European filmmakers and authors are finding strange, endlessly mystifying, connections between the nature of crime and nature. That’s something that might make Dostoievsky and Camus feel quite pleased with their theories, but it also speaks highly about the current state of Europe. Just think of how Stieg Larsson’s Millennium Trilogy and its filmic incarnations have relied heavily on snowy landscapes previously thought of as empty but pure, to convey a sense of dread and deceit. It’s always what lies beneath the surface that will come back and destroy you.
Similarly, in Michael Haneke’s The White Ribbon, we are presented with a chilling portrait of how even the most idealized settings can lead to unspeakable horrors, as we see a group of children turn into future murderers and potential Nazis who believe they can punish adults during their playtime. Or how in something like Antichrist, which is much less clinical in its study of crime but nonetheless equally cruel in its depiction of human destruction, Lars Von Trier suggests that in nature human beings can find all the inspiration they need to kill each other.
Now take The Silence, Baran bo Odar’s film based on a bestseller by Jan Costin Wagner, which opens in the most bucolic of German fields, an endless sea of golden wheat were the world seems completely at peace. We see a young woman (Pia, played by Helene Luise Doppler) carefreely riding her bike on her way home and then two men in a car appear behind her (perhaps a contrast used to serve as invitation to wonder about the perils of industrialization?). The young woman feels something wrong is going on, gets off her bicycle and tries to escape, but one of the men (Peer Sommer as played by Ulrich Thomsen) overpowers her, drags her to a field where he rapes and murders her. The camera focuses not on the awful crime occurring, but on its surroundings, once again showing us a landscape in perfect balance if it were not for its complicity in such a gruesome crime.
We also see the other man (Timo played by Wotan Wilke Möhring) sitting quietly in the car, he does not seem to be enjoying himself but he’s not trying to stop his partner either, in fact he helps put the dead body in the trunk of the car, as the other exclaims his surprise at being able to pull through such a terrible action. However, they leave the victim’s bicycle behind.
The film fast forwards 23 years and we find ourselves in the dead woman’s town. The unnamed location seems to have frozen in time, its inhabitants never having fully recovered from the horrors of Pia’s disappearance. Her murderer lives at large, while his silent assistant, who fled right after the crime, has married and has children.

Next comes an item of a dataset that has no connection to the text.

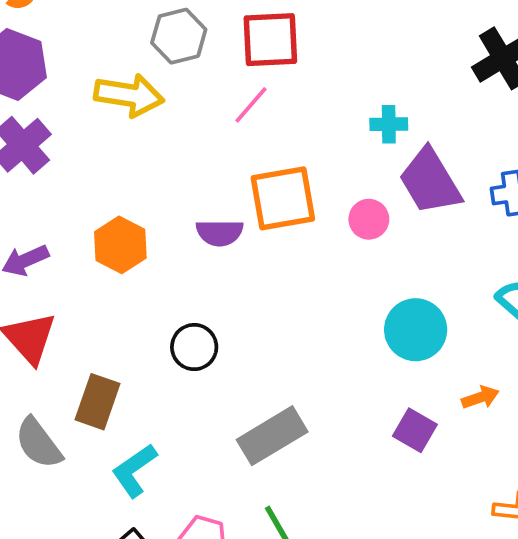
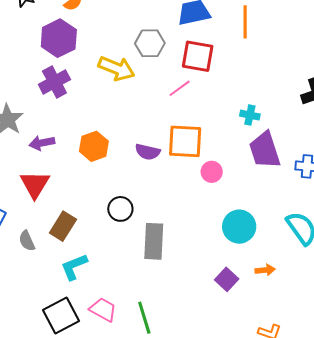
pink circle: (369, 219) -> (212, 172), moved
gray rectangle: (272, 436) -> (154, 241), moved, turned -69
gray semicircle: (39, 443) -> (27, 241), size x0.7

Their lives are suddenly brought back together when a bicycle is found exactly where Pia’s bike was found more than two decades before. The victim this time is a teenager by the name of Sinnika (Anna Lena Klenke) who disappears from the local fair, her body missing just like the town’s most famous victim. Can it be that Peer has gone ahead and committed yet another crime as a fetishistic ritual? Even more disturbingly, has he killed another girl just to capture Timo’s attention?
The investigation is led by detective Matthias Grimmer (Oliver Stokowski) who has taken over from former lead investogator Krischan Mittich (Burghart Klaußner), a man still haunted by Pia’s death. The Silence sounds like a standard crime thriller, police procedural, but at its center there are elements that go beyond mere crimesolving. This is a movie fascinated with the nature of evil.

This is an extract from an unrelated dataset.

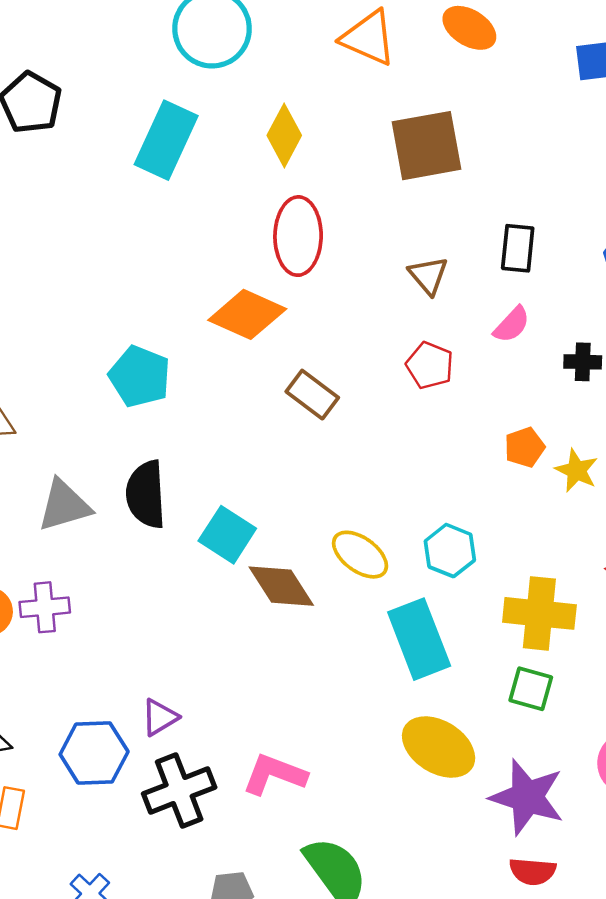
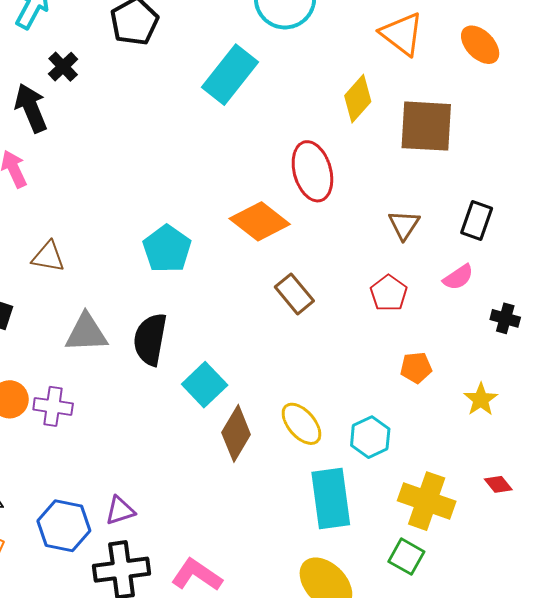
yellow diamond: (284, 135) -> (358, 99), moved
red ellipse: (298, 236) -> (312, 171), turned -30
orange pentagon: (525, 447) -> (416, 368), moved
brown diamond: (281, 586) -> (236, 433), turned 50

What leads people to commit crimes? Can these personalities be fixed? Does their upbringing affect who they become? To say that you leave the film without any answers might be unnecessary, but director Odar has managed to craft a think piece that’s equally (darkly) entertaining as it is fascinating.
Through its obsession with nature, the film suggests that there is a strange relation between the girls’ tragic endings and their parents problematic relationships with them, a curious but nonetheless disturbing notion that makes us believe they actually needed their children to leave them in order to move on with their lives. Nature, in a less philosophical way, even plays a part in a character’s eventual demise which seems to be both a baptism and nature collecting a debt. Odar shows no real mercy for his characters, as he tries to dig deep into the essence of what makes people’s lives worth living once they learn that justice might very well be a fantasy.
The Silence is presented in a wonderful high definition transfer that helps Nikolaus Summerer’s lush cinematography look even more pristine. The film, in German with a 5.1 audio transfer and English subtitles, also includes a great array of bonus features. Besides a standard trailer and interviews with the cast and crew it includes two short films by Odar: Quietsch and Under the Sun, two fascinating pieces that announced the great filmmaker he would become with The Silence. Hollywood better take notice of his talents, and soon.